Correlation matrices are a great way to visualize covariation in large datasets. Thanks to Sarkar (2008) and Friendly (2002), we can borrow these examples. First we need to load a few packages:
library(lattice)
library(ellipse)
We then go on to importing our data:
MyData <- read.table("/FILE/LOCATION/FILE.txt", header=TRUE,sep='\t',quote='')
Then on for some tedious work. We’ll have to manually type in the name (as it named i the dataset!) of each of the variables we’re interested in (unless off course you’ll want to analyze the whole shebang – which often isn’t desirable).

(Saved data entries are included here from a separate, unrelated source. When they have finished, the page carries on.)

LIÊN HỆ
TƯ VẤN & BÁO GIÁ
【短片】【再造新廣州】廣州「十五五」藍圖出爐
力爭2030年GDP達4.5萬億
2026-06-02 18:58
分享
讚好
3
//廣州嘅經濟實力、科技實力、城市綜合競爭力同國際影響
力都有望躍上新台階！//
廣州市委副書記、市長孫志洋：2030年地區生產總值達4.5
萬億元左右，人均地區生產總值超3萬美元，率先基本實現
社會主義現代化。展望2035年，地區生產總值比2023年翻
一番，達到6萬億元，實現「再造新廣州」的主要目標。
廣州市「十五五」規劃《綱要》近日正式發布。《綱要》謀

var <- c("var1","var2","var3")
We then proceed to make a correlation matrix with the selected variables vector “var”:
cor.MyData <- cor(MyData[,var],use="pair")
And here’s the money shot; setting the order of the variables in the matrix based on the result of a cluster analysis. This is for easier visual interpretation.
ord <- order.dendrogram(as.dendrogram(hclust(dist(cor.MyData))))
We then can make our Corrgrams. First an easy one:
print(levelplot(cor.MyData[ord,ord],xlab=NULL,ylab=NULL,
at=do.breaks(c(-1.01,1.01),101),scales=list(x=list(rot=90)),
colorkey=list(space="top"),
col.regions=colorRampPalette(c("red","white","blue"))))
Then on to the more elaborate ones, first a informative one using the ellipse package. We’ll have to write our own panel function here (again, thanks to Sarkar 2008), but this is completly generic, so cut ‘n’ paste should suffice.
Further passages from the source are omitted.